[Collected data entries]
--------------------

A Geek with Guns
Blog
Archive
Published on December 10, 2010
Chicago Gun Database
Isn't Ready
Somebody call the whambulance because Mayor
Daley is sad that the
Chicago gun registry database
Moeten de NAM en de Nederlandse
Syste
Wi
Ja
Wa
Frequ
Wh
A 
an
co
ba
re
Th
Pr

--------------------

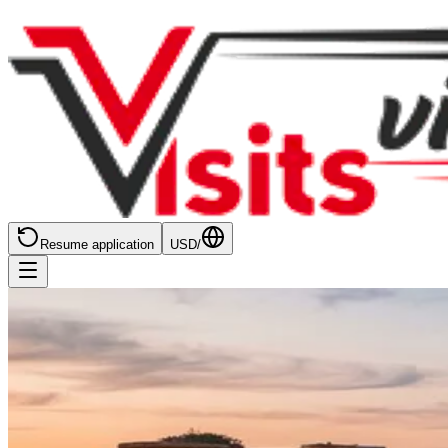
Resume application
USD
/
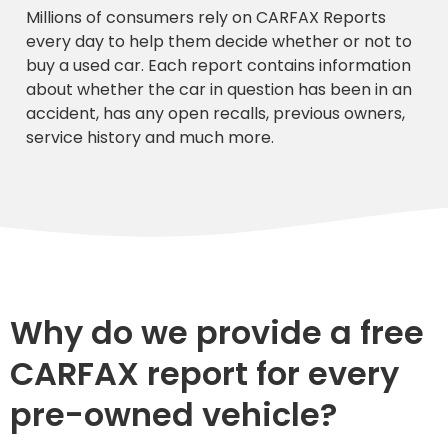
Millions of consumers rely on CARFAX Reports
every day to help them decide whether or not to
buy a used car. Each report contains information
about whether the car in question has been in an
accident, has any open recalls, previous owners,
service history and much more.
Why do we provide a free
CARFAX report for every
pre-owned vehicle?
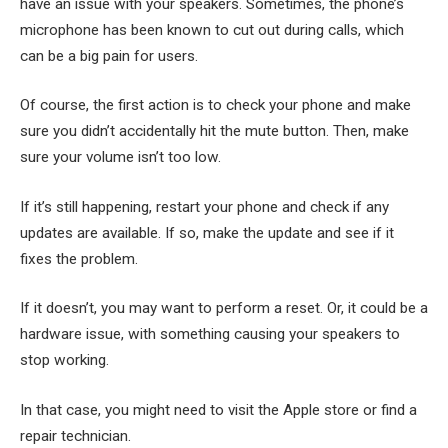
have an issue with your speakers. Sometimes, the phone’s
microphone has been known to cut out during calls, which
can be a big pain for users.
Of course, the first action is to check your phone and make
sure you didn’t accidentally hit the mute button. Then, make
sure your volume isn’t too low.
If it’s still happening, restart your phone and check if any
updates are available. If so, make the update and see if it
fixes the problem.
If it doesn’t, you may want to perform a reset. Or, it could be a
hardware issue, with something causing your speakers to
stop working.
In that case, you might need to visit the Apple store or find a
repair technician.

--------------------

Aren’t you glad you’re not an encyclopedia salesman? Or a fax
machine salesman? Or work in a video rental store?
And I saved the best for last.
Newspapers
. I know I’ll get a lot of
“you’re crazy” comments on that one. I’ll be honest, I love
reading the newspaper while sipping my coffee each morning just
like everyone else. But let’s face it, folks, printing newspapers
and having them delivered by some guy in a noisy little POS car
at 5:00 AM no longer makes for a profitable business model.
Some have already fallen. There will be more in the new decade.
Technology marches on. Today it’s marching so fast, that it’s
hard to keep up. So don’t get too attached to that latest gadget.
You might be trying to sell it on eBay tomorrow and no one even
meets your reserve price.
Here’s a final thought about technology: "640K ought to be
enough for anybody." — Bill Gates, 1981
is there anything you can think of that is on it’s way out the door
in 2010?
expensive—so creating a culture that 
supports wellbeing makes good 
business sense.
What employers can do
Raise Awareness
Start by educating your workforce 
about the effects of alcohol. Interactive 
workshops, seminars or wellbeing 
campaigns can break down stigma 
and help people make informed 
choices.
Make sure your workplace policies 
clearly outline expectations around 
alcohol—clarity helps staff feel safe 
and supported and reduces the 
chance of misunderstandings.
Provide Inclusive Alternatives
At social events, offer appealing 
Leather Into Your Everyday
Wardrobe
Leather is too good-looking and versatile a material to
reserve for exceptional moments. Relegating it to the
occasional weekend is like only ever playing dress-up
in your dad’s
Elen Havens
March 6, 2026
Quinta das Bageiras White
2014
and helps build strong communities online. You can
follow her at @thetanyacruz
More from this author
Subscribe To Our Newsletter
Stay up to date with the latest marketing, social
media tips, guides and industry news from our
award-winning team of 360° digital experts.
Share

--------------------

When a line above includes the word "been", please list that line.

about whether the car in question has been in an
microphone has been known to cut out during calls, which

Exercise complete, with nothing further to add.